▶ [Page-level text extractions]
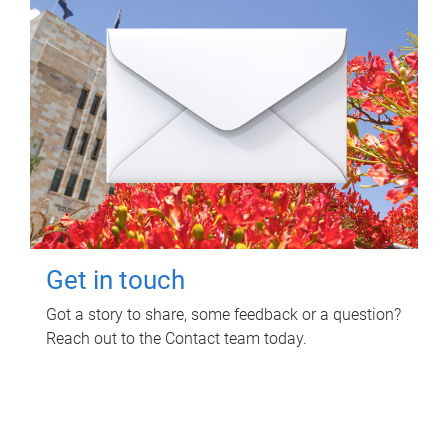
Get in touch
Got a story to share, some feedback or a question?
Reach out to the Contact team today.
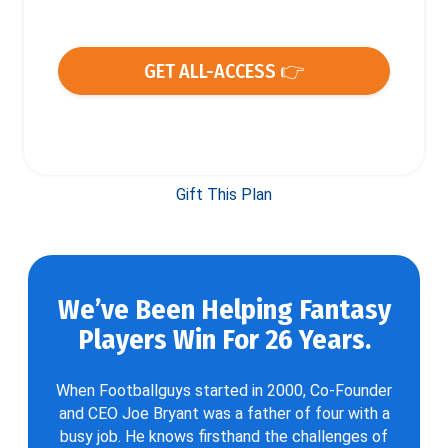
GET ALL-ACCESS 👉
Gift This Plan
We’ve Been Helping Fantasy
Players Win For 26 Years.
When Footballguys started in 2000, Co-Founder
and CEO Joe Bryant was a father of four with a
busy job. He knows firsthand the challenges of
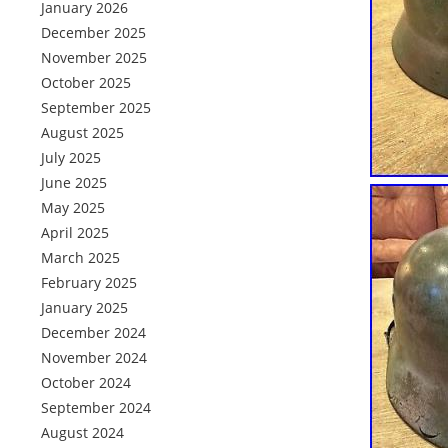
January 2026
December 2025
November 2025
October 2025
September 2025
August 2025
July 2025
June 2025
May 2025
April 2025
March 2025
February 2025
January 2025
December 2024
November 2024
October 2024
September 2024
August 2024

▶ [What the task requires] Which lines run from the one holding "December 2025" through the end of the data? Write them out exactly, ends included, and add nothing.

▶ [Result of the task]
December 2025
November 2025
October 2025
September 2025
August 2025
July 2025
June 2025
May 2025
April 2025
March 2025
February 2025
January 2025
December 2024
November 2024
October 2024
September 2024
August 2024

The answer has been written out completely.